Transmission (featuring Jonathan Kane): s/t
ALBUM DESCRIPTION
Here is an extraordinary excavation from the buried history of the Downtown NYC scene: the unreleased, self-titled Transmission EP, recorded in 1981 - 82. Comprised of Jonathan Kane and Daniel Galliduani, the duo is one-half of the original version of the behemoth band Swans. Transmission both preceded and ran concurrent with the formation of Swans (Michael Gira was enough of a fan that he mixed Transmission's few live shows), and much of their material evolved into Swans tracks, including the standout "Weakling".

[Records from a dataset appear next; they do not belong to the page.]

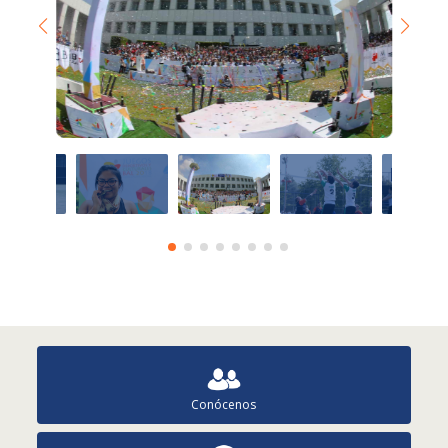
Conócenos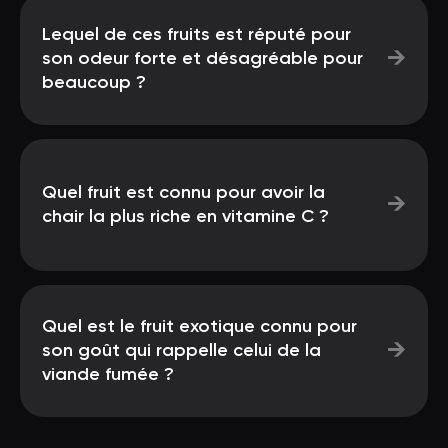
Lequel de ces fruits est réputé pour
→
son odeur forte et désagréable pour
beaucoup ?
Quel fruit est connu pour avoir la
→
chair la plus riche en vitamine C ?
Quel est le fruit exotique connu pour
→
son goût qui rappelle celui de la
viande fumée ?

Even without the historical connection, this is a great record. Unclassifiable within any conventional genre, it recalls the improvisation and complex, trance-inducing beats of North African music while adding a crust of No Wave bluster and a enough percussive artillery to sink a small island. Galliduani, whose saxophone is so heavily treated and processed that it sounds like a wall of guitars, lays down drones then adds weird, fierce, Eastern-tinged polyphonics; meanwhile Kane is a frenzied dervish, generating complex, cross-tempos and rhythmic subdivision.

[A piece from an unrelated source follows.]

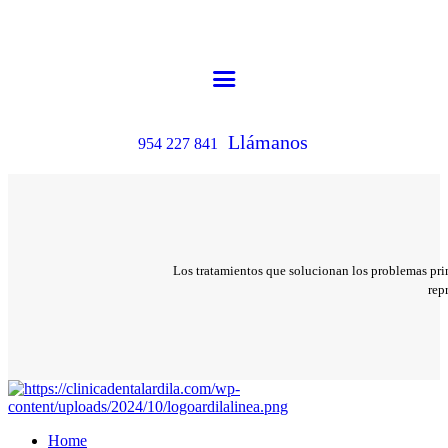
Llámanos
954 227 841
Los tratamientos que solucionan los problemas prima
rep
Home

Imagine the Master Musicians of Jajouka (Brian Jones recordings, of course), powered with the crushing intensity of Swans, the twisted esoterica of Public Image's _Flowers of Romance_ and some unbelievably relentless drumming, and you'll get an idea of what we missed by not hearing this 25 years ago. _Transmission_ is not only an absolute must-have for fans of either Swans or Jonathan Kane's bruising present-day efforts (not to mention his fine work with Rhys Chatham and La Monte Young), but an essential missing link from that Lower East Side scene of yesteryear.